# Dental technician



## eugene (Sep 21, 2008)

Hi wondered if there was any dental techs on here or anyone with any info on the job market in Perth for dental technicians cheers


----------



## kaz101 (Nov 29, 2007)

eugene said:


> Hi wondered if there was any dental techs on here or anyone with any info on the job market in Perth for dental technicians cheers


Hi Eugene, 

Welcome to the forum. 

If you check out the "PLEASE READ..." post towards the top of the forum it has links to job websites where you can check out the availability for dental technicians.
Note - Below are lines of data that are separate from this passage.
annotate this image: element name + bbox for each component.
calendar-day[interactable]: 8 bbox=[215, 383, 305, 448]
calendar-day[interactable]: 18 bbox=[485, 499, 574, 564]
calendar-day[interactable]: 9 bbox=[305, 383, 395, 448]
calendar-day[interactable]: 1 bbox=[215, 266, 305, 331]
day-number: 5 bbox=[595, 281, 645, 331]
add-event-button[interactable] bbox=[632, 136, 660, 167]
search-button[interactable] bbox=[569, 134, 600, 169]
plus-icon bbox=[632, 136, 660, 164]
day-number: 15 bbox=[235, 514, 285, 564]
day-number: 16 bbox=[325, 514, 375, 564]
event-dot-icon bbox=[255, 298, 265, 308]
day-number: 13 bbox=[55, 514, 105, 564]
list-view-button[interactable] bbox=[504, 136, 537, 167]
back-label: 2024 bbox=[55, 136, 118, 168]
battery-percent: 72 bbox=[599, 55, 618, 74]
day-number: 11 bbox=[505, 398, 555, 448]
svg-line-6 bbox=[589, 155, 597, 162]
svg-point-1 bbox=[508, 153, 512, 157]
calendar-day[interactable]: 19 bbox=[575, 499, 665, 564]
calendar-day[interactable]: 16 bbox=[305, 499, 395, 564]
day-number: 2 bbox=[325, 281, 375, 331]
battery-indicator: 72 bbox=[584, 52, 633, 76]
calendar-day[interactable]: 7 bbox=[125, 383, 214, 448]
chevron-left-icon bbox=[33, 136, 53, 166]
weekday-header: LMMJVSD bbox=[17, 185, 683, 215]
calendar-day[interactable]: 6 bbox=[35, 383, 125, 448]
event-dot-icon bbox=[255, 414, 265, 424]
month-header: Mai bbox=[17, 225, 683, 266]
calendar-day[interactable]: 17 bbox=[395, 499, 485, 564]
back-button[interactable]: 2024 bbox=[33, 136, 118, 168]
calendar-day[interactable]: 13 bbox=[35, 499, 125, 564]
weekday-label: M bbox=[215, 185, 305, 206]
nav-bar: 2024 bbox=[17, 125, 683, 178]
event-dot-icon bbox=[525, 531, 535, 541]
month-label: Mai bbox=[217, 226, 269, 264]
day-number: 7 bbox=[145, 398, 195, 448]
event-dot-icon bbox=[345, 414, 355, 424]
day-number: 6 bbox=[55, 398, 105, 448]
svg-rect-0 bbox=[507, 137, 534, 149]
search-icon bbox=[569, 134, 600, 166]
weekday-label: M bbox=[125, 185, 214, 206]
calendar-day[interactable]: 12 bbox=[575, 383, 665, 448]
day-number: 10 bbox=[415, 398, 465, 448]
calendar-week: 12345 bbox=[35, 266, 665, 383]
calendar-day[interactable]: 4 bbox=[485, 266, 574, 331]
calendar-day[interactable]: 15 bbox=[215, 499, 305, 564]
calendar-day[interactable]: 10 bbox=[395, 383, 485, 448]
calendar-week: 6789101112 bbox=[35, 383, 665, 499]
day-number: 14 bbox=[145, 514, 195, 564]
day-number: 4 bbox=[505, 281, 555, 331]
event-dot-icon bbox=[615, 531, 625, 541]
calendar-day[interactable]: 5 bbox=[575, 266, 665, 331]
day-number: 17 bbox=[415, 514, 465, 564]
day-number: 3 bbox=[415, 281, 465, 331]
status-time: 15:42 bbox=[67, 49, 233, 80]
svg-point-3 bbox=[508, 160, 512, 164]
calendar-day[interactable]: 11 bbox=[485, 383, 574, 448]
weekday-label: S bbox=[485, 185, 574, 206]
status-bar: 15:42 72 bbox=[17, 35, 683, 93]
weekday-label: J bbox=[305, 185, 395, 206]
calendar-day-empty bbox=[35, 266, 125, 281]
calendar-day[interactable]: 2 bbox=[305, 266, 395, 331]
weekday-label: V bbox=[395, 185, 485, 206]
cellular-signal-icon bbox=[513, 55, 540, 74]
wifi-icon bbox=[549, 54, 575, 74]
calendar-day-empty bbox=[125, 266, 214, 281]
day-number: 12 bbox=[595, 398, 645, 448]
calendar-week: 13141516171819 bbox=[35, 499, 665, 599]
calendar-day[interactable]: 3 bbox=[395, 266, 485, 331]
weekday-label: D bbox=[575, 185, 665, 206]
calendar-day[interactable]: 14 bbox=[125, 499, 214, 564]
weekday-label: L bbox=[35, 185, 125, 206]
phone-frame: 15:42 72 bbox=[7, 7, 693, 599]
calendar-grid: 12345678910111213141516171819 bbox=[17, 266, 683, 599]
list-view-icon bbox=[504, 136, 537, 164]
I know at my skilled migrant group there are several dentists from South Africa who have come across to South Australia on sponsorship visas. 

Regards,
Karen


----------



## ambrook (Jan 5, 2009)

eugene said:


> Hi wondered if there was any dental techs on here or anyone with any info on the job market in Perth for dental technicians cheers


Hi Eugene
I am a dental technician looking to move to perth in July 09, have you found out much about the life for our type out there? I have looked around the odd site but dont seem to get much info. Let me know if you have had any luck, Cheers.


----------



## eugene (Sep 21, 2008)

ambrook said:


> Hi Eugene
> I am a dental technician looking to move to perth in July 09, have you found out much about the life for our type out there? I have looked around the odd site but dont seem to get much info. Let me know if you have had any luck, Cheers.


give me a call on 01635 XXXXXX Kind regards Eugene


----------



## kaz101 (Nov 29, 2007)

eugene said:


> give me a call on 01635 XXXXXX Kind regards Eugene


Please be careful about putting personal info on an open website since anyone can see it and use it. 

Once members have posted 5 good posts then you have access to visitor messages and private messages to contact each other with personal details. 

Regards,
Karen


----------



## ambrook (Jan 5, 2009)

*Dental Technology*

Hi Eugene,
How are you getting on with your planned emigration?
Have you found any more info out, when are you planning on the big move?


----------